By and by, being “finished” by travel, he gets off his vehicle at some convenient station, drops into the mud, and is ready to lecture, or so I fancy it, before any of the unio women’s clubs on the world as he has seen it. Not until then does the unio, and then only if he is a margaritifera, begin to accumulate pearls.

By what mystery of sunlight and shallow water the unio has acquired the lucent green and gold of the epidermis of his outer shell I do not know, any more than I know what pigments paint or what naiad fingers hold the brush that paints the gold in the heart or the pinky green in the outer sepals of the water-lily. The two find their sustenance in the same mud.

But even if I could tell this I might well pause in wonder over the beauty of the inner shell of this pulseless creature of the ooze. Perhaps the golchidium, darting back and forth beneath the ripples of the surface during its days of travel, catches the radiant blue of the sky, the rosy flush of dawn, and the glory of the rainbow all shivered together in exultant light to make the nacre of the inner surface of its growing shell. For nowhere else in nature may we find such softness of coloring holding such gleams of azure and of fire. The opal beside it is garish and crude. Mother-of-pearl we call it, for out of the same source is born the gem which may be worth the price of a king’s ransom.

The unio is the good girl of the fairy tale, for from its lips fall pearls that confound the divers of the Orient. Not from Ceylon nor Sulu nor the Straits of Sunda nor the Gulf of California have come such pearls of bewildering color and fascinating shapes as have been taken from the river mussels of our American streams. For all I know the shallows of my pond may hold a necklace of such value that its fellow has never yet circled the throat of a queen. If so I hope no one will ever find it out, for an ebb tide such as this comes only once in a score or so of years, and when the next one is here I want still to find the beach beautiful with the green and gold and mother-of-pearl of the unios.

HOW THE RAIN CAME

HOW THE RAIN CAME

THE Spiranthes gracilis is commonly called ladies’ tresses, which is a very polite name for it, for nothing can be more beautiful than the tresses of ladies.
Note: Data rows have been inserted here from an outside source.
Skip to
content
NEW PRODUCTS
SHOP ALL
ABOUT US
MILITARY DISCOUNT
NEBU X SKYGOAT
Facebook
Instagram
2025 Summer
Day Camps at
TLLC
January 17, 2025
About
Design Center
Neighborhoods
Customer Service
It is like its name in that it is beautiful, but not otherwise, for it is a flower not of tresses, but of fine eyelashes of pearl set in a spiral on jade. The rain this morning dropped transparent, colorless pearl tears on the tips of these eyelashes, and as they twinkled toward shy smiles the tears ran down the spiral to be eagerly kissed away by the small grasses that always cling about the feet of the spiranthes in mute adoration.
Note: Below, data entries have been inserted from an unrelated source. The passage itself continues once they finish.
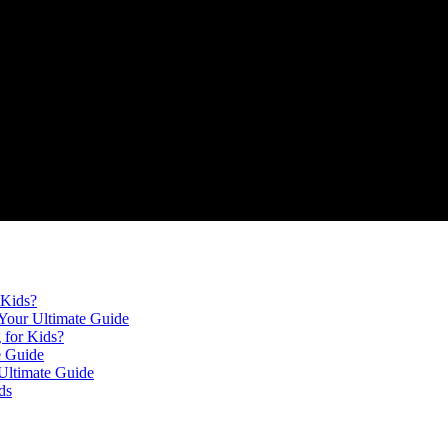
 Kids?
Your Ultimate Guide
 for Kids?
e Guide
Ultimate Guide
ds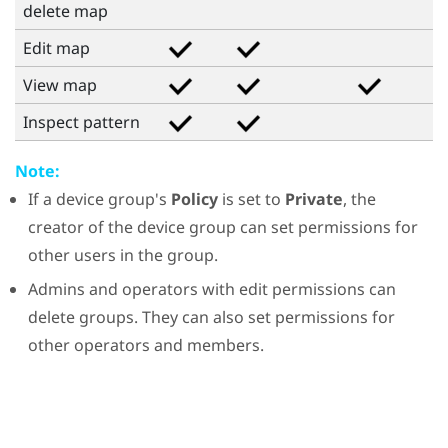
delete map
Edit map
View map
Inspect pattern
Note:
If a device group's
Policy
is set to
Private
, the
creator of the device group can set permissions for
other users in the group.
Admins and operators with edit permissions can
delete groups. They can also set permissions for
other operators and members.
Near by slender varieties of gerardia held up rosy cups to drink these clear pearls, finding in them a medicine that shall cure all ills. In the rain the fountain of youth wells up in the cup of every flower that waits in the soft pasture grasses and the grasses themselves drink eagerly. The cedars deck themselves in these clear pearls, wearing garments fringed with them and ropes and necklaces without number, and letting their prim propriety be so softened that they are no longer firm and erect but take on curves of soft roundness that should go with pearl-embroidered garments.
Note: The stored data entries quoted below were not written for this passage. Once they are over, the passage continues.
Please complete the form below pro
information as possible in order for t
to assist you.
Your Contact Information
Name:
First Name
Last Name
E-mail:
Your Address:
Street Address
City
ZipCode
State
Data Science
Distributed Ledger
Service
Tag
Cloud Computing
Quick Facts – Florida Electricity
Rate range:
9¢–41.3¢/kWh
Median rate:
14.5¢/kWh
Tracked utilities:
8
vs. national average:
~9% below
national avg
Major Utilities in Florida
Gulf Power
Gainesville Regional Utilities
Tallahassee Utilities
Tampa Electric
Yesterday there was in all the pasture people a certain puritanical sternness of demeanor, a set holding fast to the narrowing good of life, a tightening of the muscles that are weary with a long strain but may not for the good of the soul loose their firm grip, for yesterday the pasture was dry and hard with the leanness of the long summer drought.

To-day has come the first of the fall rains and these puritans are stern and set no longer, but relax into swaying curves of lissome beauty that entrance you. It is as if, after coming as you thought to a Sunday service of the old Calvinists, you found it transformed into a grange picnic of wood nymphs.